10. A medicament comprising the pyrazole derivative according to any one of claims 6 to 9, or a tautomer thereof, or a pharmacologically acceptable salt thereof.

1 1. An immunosuppressant comprising the pyrazolyl derivative according to claim 6 or a tautomer thereof, or a pharmacologically acceptable salt thereof.

12. The immunosuppressant according to any one of claims 1 to 5 or 11, which is an inhibitor of T cell proliferation induction.
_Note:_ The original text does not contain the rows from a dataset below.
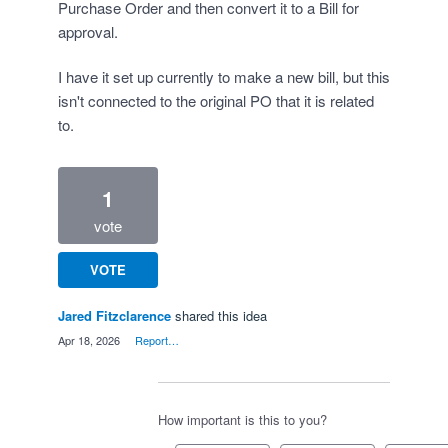
Purchase Order and then convert it to a Bill for
approval.
I have it set up currently to make a new bill, but this
isn't connected to the original PO that it is related
to.
1
vote
VOTE
Jared Fitzclarence
shared this idea
·
Apr 18, 2026
·
Report…
How important is this to you?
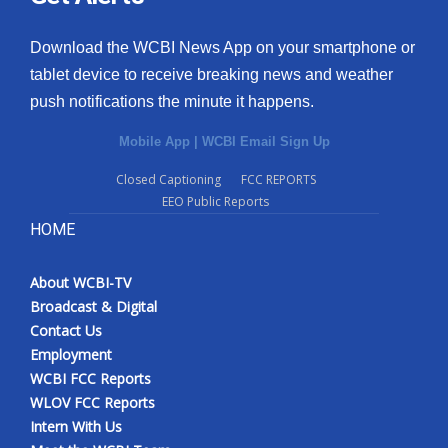
Download the WCBI News App on your smartphone or
tablet device to receive breaking news and weather
push notifications the minute it happens.
Mobile App
|
WCBI Email Sign Up
Closed Captioning
FCC REPORTS
EEO Public Reports
HOME
About WCBI-TV
Broadcast & Digital
Contact Us
Employment
WCBI FCC Reports
WLOV FCC Reports
Intern With Us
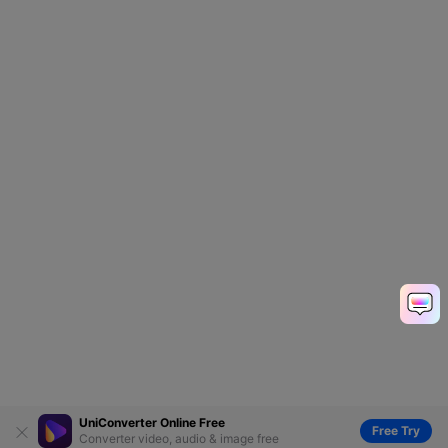
UniConverter Online Free
Free Try
Converter video, audio & image free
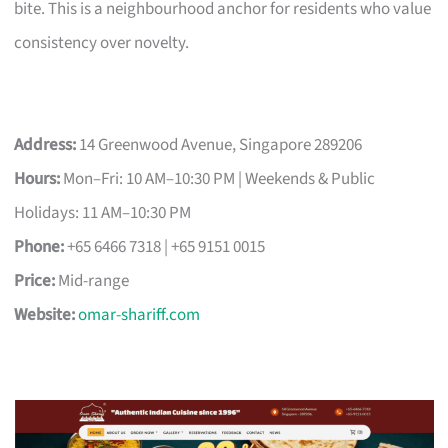
bite. This is a neighbourhood anchor for residents who value
consistency over novelty.
Address:
14 Greenwood Avenue, Singapore 289206
Hours:
Mon–Fri: 10 AM–10:30 PM | Weekends & Public
Holidays: 11 AM–10:30 PM
Phone:
+65 6466 7318 | +65 9151 0015
Price:
Mid-range
Website:
omar-shariff.com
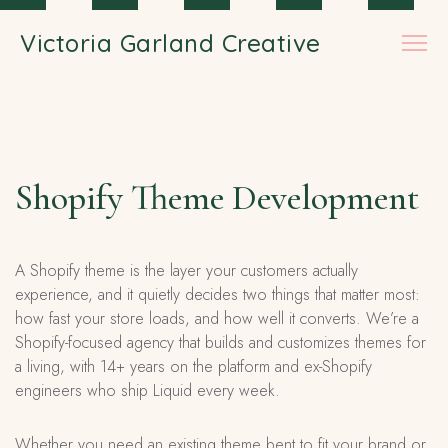
Skip to main content
Victoria Garland Creative
Shopify Theme Development
A Shopify theme is the layer your customers actually
experience, and it quietly decides two things that matter most:
how fast your store loads, and how well it converts. We’re a
Shopify-focused agency that builds and customizes themes for
a living, with 14+ years on the platform and ex-Shopify
engineers who ship Liquid every week.
Whether you need an existing theme bent to fit your brand or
1 3. The immunosuppressive agent according to any one of claims 1 to 5 or 11, which is a therapeutic agent for an autoimmune disease.

1 4. The immunosuppressant according to any one of claims 1 to 5 or 11, which is a therapeutic agent for rheumatoid arthritis.

1 5. The immunosuppressant according to any one of claims 1 to 5 or 11, which is a therapeutic agent for multiple sclerosis.

1 6. The immunosuppressive agent according to any one of claims 1 to 5 or 11, which is a therapeutic agent for ulcerative colitis.